Student: Marko Mitrovic
Dissertation Title: Modern Challenges for Machine Learning Applications of Submodularity: Privacy, Scalability, and Sequences
Date: Thursday, March 5, 2020 Time: 4:00 PM Location: Room 335, 3rd floor, 17 Hillhouse Avenue
Advisor: Amin Karbasi
Other committee members:
- Dan Spielman
- Dragomir Radev
- Yaron Singer (Harvard)
Abstract :In a nutshell, submodularity covers the class of all problems that exhibit some form of diminishing returns. From a theoretical perspective, this notion of diminishing returns is extremely useful as the resulting mathematical properties allow for provably efficient optimization. From a practical perspective, diminishing returns appear in a wide variety of important real-world machine learning problems including data summarization, recommender systems, neural network interpretability, and influence maximization in social networks.

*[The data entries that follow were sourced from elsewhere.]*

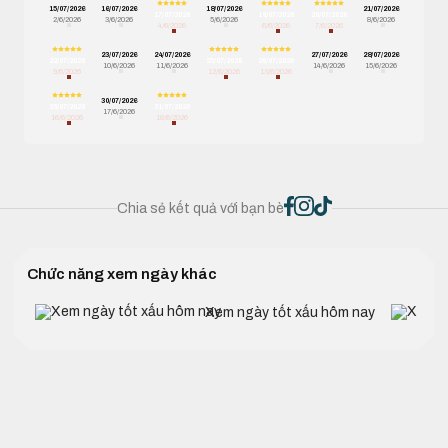
15/07/2026
16/07/2026
18/07/2026
21/07/2026
17/07/2026
19/07/2026
20/07/2026
2/6/2026
3/6/2026
5/6/2026
8/6/2026
4/6/2026
6/6/2026
7/6/2026
23/07/2026
24/07/2026
27/07/2026
28/07/2026
22/07/2026
25/07/2026
26/07/2026
10/6/2026
11/6/2026
14/6/2026
15/6/2026
9/6/2026
12/6/2026
13/6/2026
30/07/2026
29/07/2026
31/07/2026
17/6/2026
16/6/2026
18/6/2026
Chia sẻ kết quả với bạn bè
Chức năng xem ngày khác
Xem ngày tốt xấu hôm nay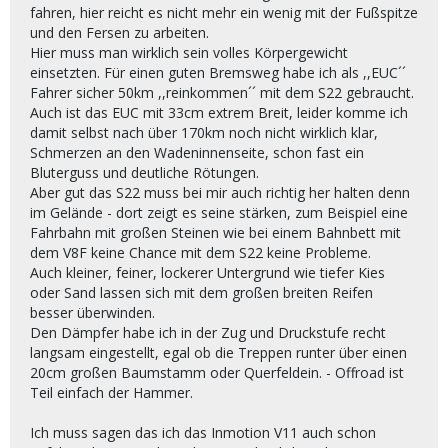
fahren, hier reicht es nicht mehr ein wenig mit der Fußspitze
und den Fersen zu arbeiten.
Hier muss man wirklich sein volles Körpergewicht
einsetzten. Für einen guten Bremsweg habe ich als ,,EUC´´
Fahrer sicher 50km ,,reinkommen´´ mit dem S22 gebraucht.
Auch ist das EUC mit 33cm extrem Breit, leider komme ich
damit selbst nach über 170km noch nicht wirklich klar,
Schmerzen an den Wadeninnenseite, schon fast ein
Bluterguss und deutliche Rötungen.
Aber gut das S22 muss bei mir auch richtig her halten denn
im Gelände - dort zeigt es seine stärken, zum Beispiel eine
Fahrbahn mit großen Steinen wie bei einem Bahnbett mit
dem V8F keine Chance mit dem S22 keine Probleme.
Auch kleiner, feiner, lockerer Untergrund wie tiefer Kies
oder Sand lassen sich mit dem großen breiten Reifen
besser überwinden.
Den Dämpfer habe ich in der Zug und Druckstufe recht
langsam eingestellt, egal ob die Treppen runter über einen
20cm großen Baumstamm oder Querfeldein. - Offroad ist
Teil einfach der Hammer.
Ich muss sagen das ich das Inmotion V11 auch schon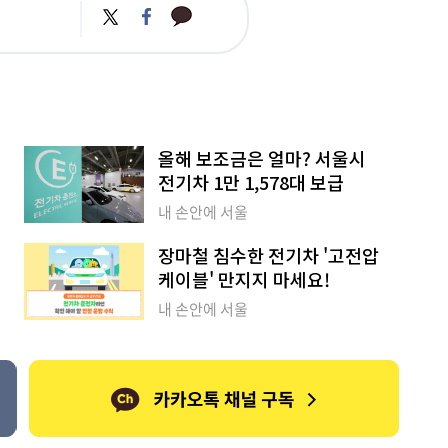
카
트
페
카
위
이
오
터
스
톡
북
올해 보조금은 얼마? 서울시
전기차 1만 1,578대 보급
내 손안에 서울
장마철 침수한 전기차 '고전압
케이블' 만지지 마세요!
내 손안에 서울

In this thesis, we will focus on three major challenges for modern machine learning applications of submodularity: privacy, scalability, and sequences:
With the emergence of data privacy as one of the foremost controversies in today’s society, it is imperative that each individual’s personal information be protected. However, machine learning is a field that particularly relies on data. Without data, there is no learning. To tackle this challenge, we adapt the foundational algorithms of submodularity to the framework of differential privacy, which provides mathematically provable protection against information leaks.
On the opposite end of the spectrum of data challenges, we have the problem of too much data. As we will see, many submodular algorithms run in linear time, but with the immense size of modern datasets, even linear time may be too slow. We present novel approaches to scalable submodularity with a specific focus on streaming and distributed frameworks.
Lastly, the vast majority of work and research on submodularity has been focused on set functions where the order of the input and output is not important. While this is perfectly reasonable for many problems, there are also many other machine learning problems (such as recommender systems), where explicitly considering the order of data and solutions can lead to large gains. In this dissertation, we present vital advancements in the field of sequence submodularity.